The last crewed landing on the moon, Apollo 17, was nearly 50 years ago. The final Apollo mission’s record for the longest crewed deep space flight still stands: 12.5 days.
Through the Artemis program, which aims to land humans at the unexplored lunar south pole and eventually on Mars, astronauts will go on long-duration deep space missions that test all of the bounds of exploration.
“We’re going back to the moon in order to learn to live, to work, to survive,” said NASA administrator Bill Nelson during a news conference earlier this month.
“How do you keep humans alive in those hostile conditions? And we’re going to learn how to use the resources on the moon in order to be able to build things in the future as we go — not a quarter of a million miles away, not a three-day journey — but millions and millions of miles away on a months and months if not years-long journey.”
NASA astronaut Randy Bresnik discussed the importance of using lunar exploration as a way to prepare for landing on Mars during a NASA briefing on Saturday.
When camping in the Alaskan wilderness, you wouldn’t just rely on new gear and shoes that haven’t been broken in yet, he said. Mars isn’t the place to test out new gear for the first time, either.
“We’re gonna go to some local places a little closer first,” Bresnik said. “Then you can come back home if your if your shoelaces break or something like that.”
Astronauts have lived and worked aboard the International Space Station, which circles about 254 miles above the planet in low-Earth orbit, for more than 20 years. Their experiences, which can last between six months to nearly a year, have revealed how the microgravity environment affects the human body.
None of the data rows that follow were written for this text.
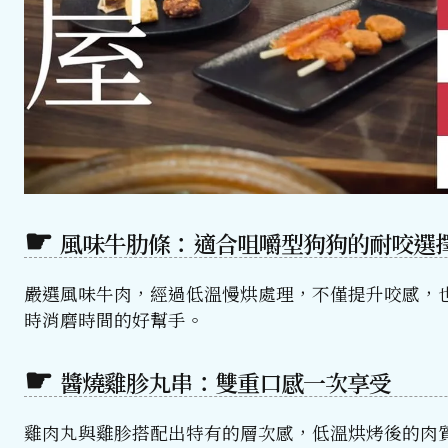
風味牛肋條：適合咀嚼型狗狗的耐咬選
嚴選風味牛肉，經過低溫慢烘處理，不僅提升咬感，
時消磨時間的好幫手。
醬燒雞胗丸串：雙重口感一次享受
雞肉丸與雞胗搭配出特有的層次感，低溫烘烤後的肉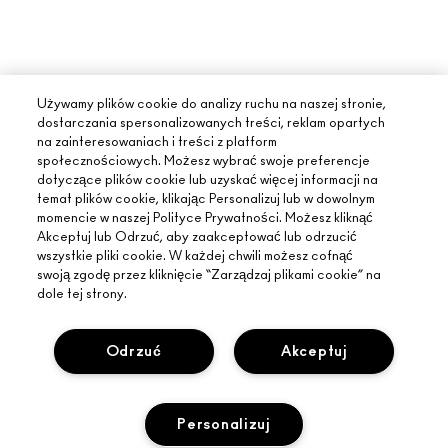
Używamy plików cookie do analizy ruchu na naszej stronie,
dostarczania spersonalizowanych treści, reklam opartych
na zainteresowaniach i treści z platform
społecznościowych. Możesz wybrać swoje preferencje
dotyczące plików cookie lub uzyskać więcej informacji na
temat plików cookie, klikając Personalizuj lub w dowolnym
momencie w naszej Polityce Prywatności. Możesz kliknąć
Akceptuj lub Odrzuć, aby zaakceptować lub odrzucić
wszystkie pliki cookie. W każdej chwili możesz cofnąć
swoją zgodę przez kliknięcie “Zarządzaj plikami cookie” na
dole tej strony.
Odrzuć
Akceptuj
INFORMACJE O MAC
Personalizuj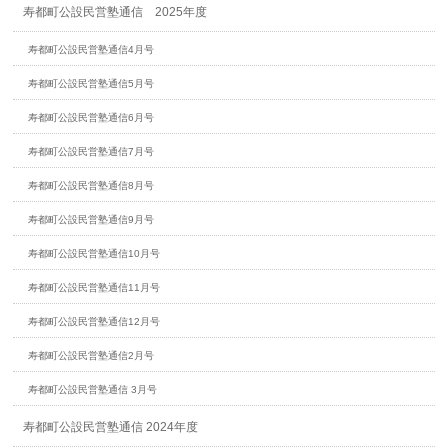
寿都町公設民営塾通信 2025年度
寿都町公設民営塾通信4月号
寿都町公設民営塾通信5月号
寿都町公設民営塾通信6月号
寿都町公設民営塾通信7月号
寿都町公設民営塾通信8月号
寿都町公設民営塾通信9月号
寿都町公設民営塾通信10月号
寿都町公設民営塾通信11月号
寿都町公設民営塾通信12月号
寿都町公設民営塾通信2月号
寿都町公設民営塾通信 3月号
寿都町公設民営塾通信 2024年度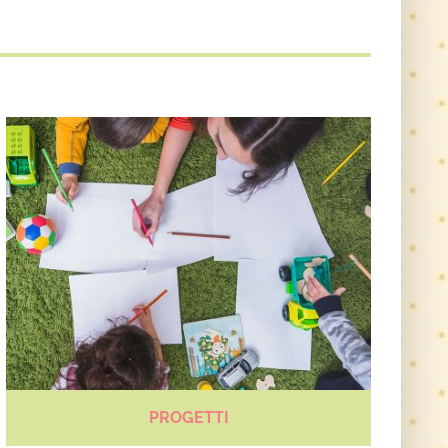
PROGETTI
“Every day that I personally spent on the space station, I looked at it as walking on Mars,” said NASA astronaut Reid Wiseman, Chief of the Astronaut Office at Johnson Space Center in Houston. “That is why we’re up there. We’re trying to make life better on Earth and we’re trying to expand humanity into our solar system.”
On Artemis II, scheduled for 2024, astronauts will follow a similar path as Artemis I — circling the moon at a wider distance than any of the Apollo missions. Artemis III, slated for late 2025, will land the first woman and the next man at the moon’s south pole, where permanently shadowed regions may harbor ice and other resources that could sustain astronauts during long moonwalks.
“Our moon serves as basically a celestial library right next door,” said Jacob Bleacher, NASA’s chief exploration scientist. “Lunar rocks and lunar ice basically serve as the books of this library. We can use them to begin to reveal how the solar system has evolved. This can really help us gain insight into what was happening here on Earth when life was establishing a foothold in the solar system.”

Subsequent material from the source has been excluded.